Edward Ainsworth, a junior, works with Kathryn Hall to sand old paint off his bicycle
Story and photo by Anthony Beron
McClymonds engineering students welded, grinded, sanded, assembled, improvised and painted. Then they learned a lesson about the weather: as paint was sprayed on their home-made bikes at the Crucible in West Oakland, they realized that the cold weather can’t be tamed as easily as steel can be bent into shape.
The paint cracked, creating an unusually jagged pattern. David Wright, one of the Crucible’s volunteers, complimented the design, calling it “crackin.”
“It looks really cool,” acquiesced engineering teacher Kathryn Hall, who had arranged for the Crucible staff to help her advanced engineering students build bicycles from scratch.

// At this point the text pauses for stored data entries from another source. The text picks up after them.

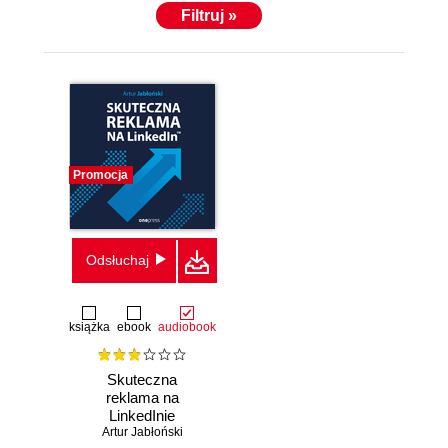
Filtruj »
Promocja
Odsłuchaj
książka
ebook
audiobook
Skuteczna
reklama na
LinkedInie
Artur Jabłoński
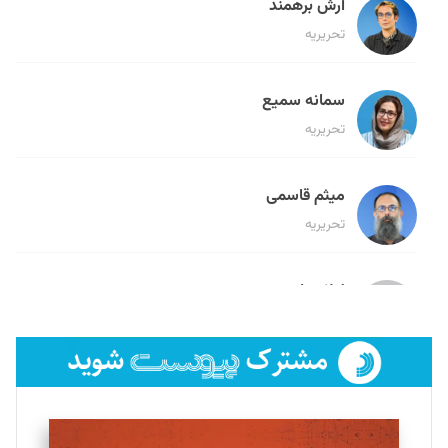
آرش برهمند
تحریریه
سمانه سمیع
تحریریه
میثم قاسمی
تحریریه
لیلا حنارود
تحریریه
فائزه فتحی رستمی
تحریریه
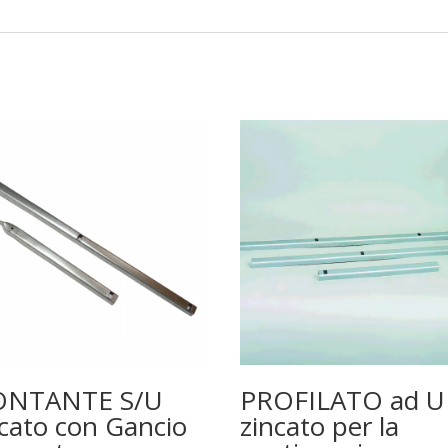
NTANTE S/U
PROFILATO ad U
ncato con Gancio
zincato per la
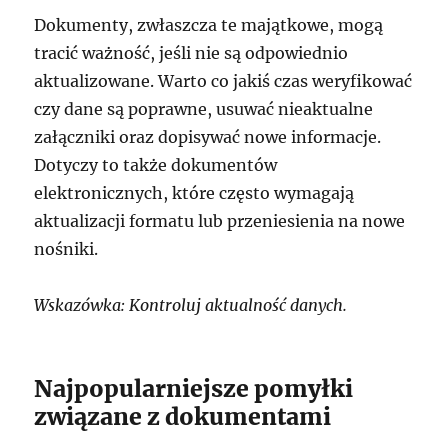
Dokumenty, zwłaszcza te majątkowe, mogą
tracić ważność, jeśli nie są odpowiednio
aktualizowane. Warto co jakiś czas weryfikować
czy dane są poprawne, usuwać nieaktualne
załączniki oraz dopisywać nowe informacje.
Dotyczy to także dokumentów
elektronicznych, które często wymagają
aktualizacji formatu lub przeniesienia na nowe
nośniki.
Wskazówka: Kontroluj aktualność danych.
Najpopularniejsze pomyłki
związane z dokumentami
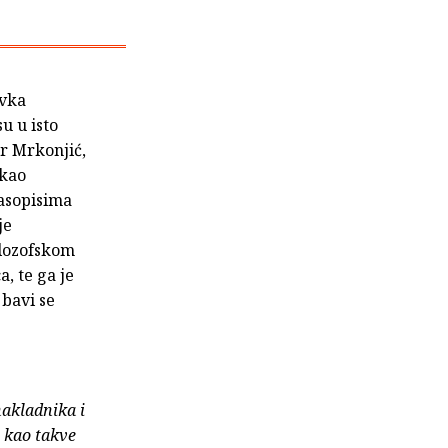
avka
u u isto
r Mrkonjić,
 kao
časopisima
je
ilozofskom
, te ga je
 bavi se
nakladnika i
e kao takve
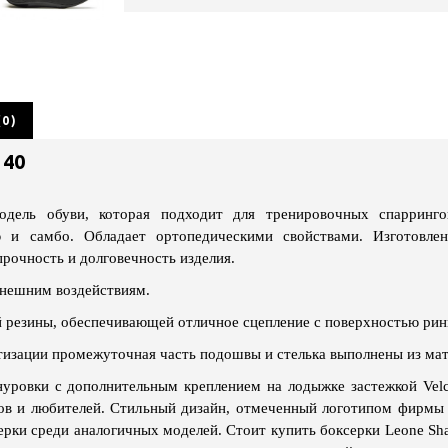
0)
 40
дель обуви, которая подходит для тренировочных спарринго
 и самбо. Обладает ортопедическими свойствами. Изготовлен
рочность и долговечность изделия.
внешним воздействиям.
й резины, обеспечивающей отличное сцепление с поверхностью рин
тизации промежуточная часть подошвы и стелька выполнены из ма
ровки с дополнительным креплением на лодыжке застежкой Velc
ов и любителей. Стильный дизайн, отмеченный логотипом фирмы 
рки среди аналогичных моделей. Стоит купить боксерки Leone Sh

They met five times over the semester.
Students learned how to weld, paint and grind metal during the workshop in a hands-on manner during the five day-long course that was held over a period of five weeks, describing it as fun and challenging. Several students were able to present their own creations last weekend, earning an increased letter grade in extra credit for their engineering class.
They reused old bicycle parts, which ranged from cracked tubes to handlebars to rusted gears and drive-trains. They were then repaired and reassembled into ride-able recycled art, with nuances of accumulated pitch and worn paint.
Despite the alleged hands-on aspect of the course, several instructors complained of students not doing enough of their own work on their projects.
“Come on guys, you can’t have us do all this work that’s supposed to be done by you!” said a disgruntled Sudhu Tewari to Justin Gilreath and Issac Ramirez, a Mack senior and junior, respectively, for not completing an important weld.
When Mack engineering teacher Hall tried to take a ride with another student in the Gilreath-Ramirez designed cart connected to a bicycle, a weld failed when the joint that connected both pieces snapped. The bike, a tandem wheeler cart attached to a repainted and donated mountain bicycle, collapsed.